More guilt set in as I sat next to him. "Billa, please. Everyone's worried about you."
"Oh, really? Then why, every other time when I was completely 'normal', did you ignore me? Every time I wanted to do something together, you ignored me to go to the club or play your damn guitar, I'm so sick of it!" Bill snapped.

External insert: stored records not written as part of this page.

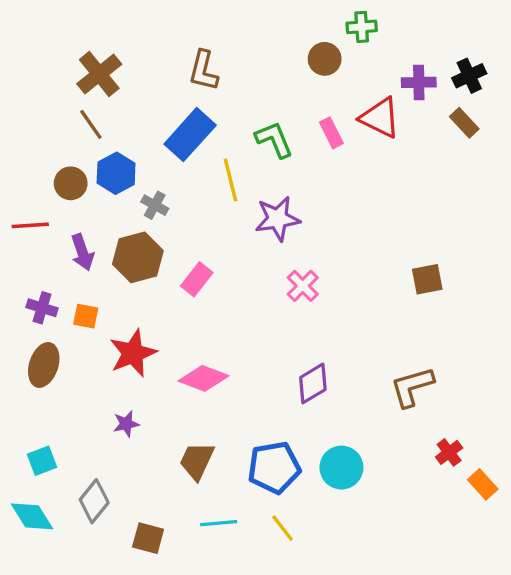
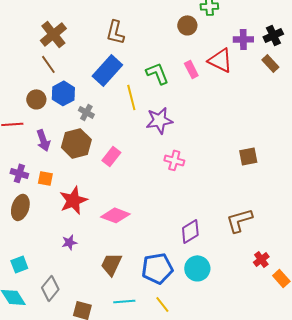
pink cross: (303, 286) -> (174, 160), turned -30
purple diamond: (313, 383) -> (190, 231), moved

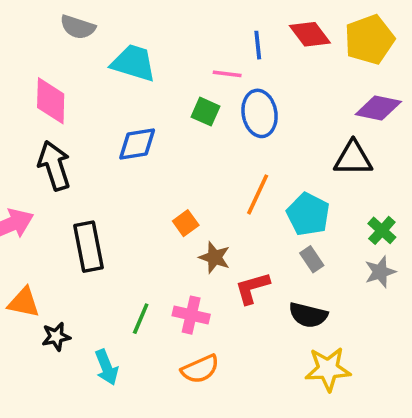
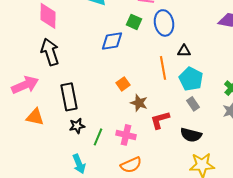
blue diamond: (137, 144) -> (112, 41), moved
black triangle: (353, 158) -> (184, 51), moved, size x0.6
orange line: (258, 194) -> (163, 68), turned -35
orange triangle: (24, 302) -> (35, 117), moved
black star: (56, 337) -> (77, 126), moved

I blinked, surprised. Bill was looking at the ground, his black hair hiding his face.
"Billa. . ." I cooed, pulling him into a hug. "I'm so sorry." I guess I was just so caught up with all the other stuff that we've been doing so much that I'd actually forgotten about my own twin. God, I felt so horrible about doing that to him.
Bill hugged me back and I could tell he was crying, his tears staining the shoulder of my shirt. I stroked his hair gently, missing moments like this that usually only happened when we were younger, those moments barely happened now. I sighed.
"I missed this. . ." I mumbled.
That brought on new tears and Bill started crying all over again. I smiled a little, I finally had my baby brother back.
"Es tut mir leid, Tomi." Bill whimpered and looked up at me with wide, honey brown eyes as he noticed the cut he left on my cheek. He traced the bandage with a fingertip, new tears coming to his eyes. "Mein Gott . . . Es tut mir leid. . ." He mumbles, crying again as he buries his face in my shoulder.
I smiled. "Es ist okay, Billa, ich vergebe dir." I said quietly.
We sat there for at least thirty minutes, not really moving that much. Soon enough, Bill fell asleep in my arms. I smiled and laid him down, falling asleep next to him.
Translations:
'Ich hasse dich (für immer).' – 'I hate you (forever).' in German.
'Es tut mir leid.' – 'I'm sorry' in German.
'Es ist okay.' – 'It's okay.' in German.
'Ich vergebe dir.' – 'I forgive you.' in German.
'Nein, Idiot.' – 'No, idiot.' in German.
Sorry if these are wrong, I got these off a translator.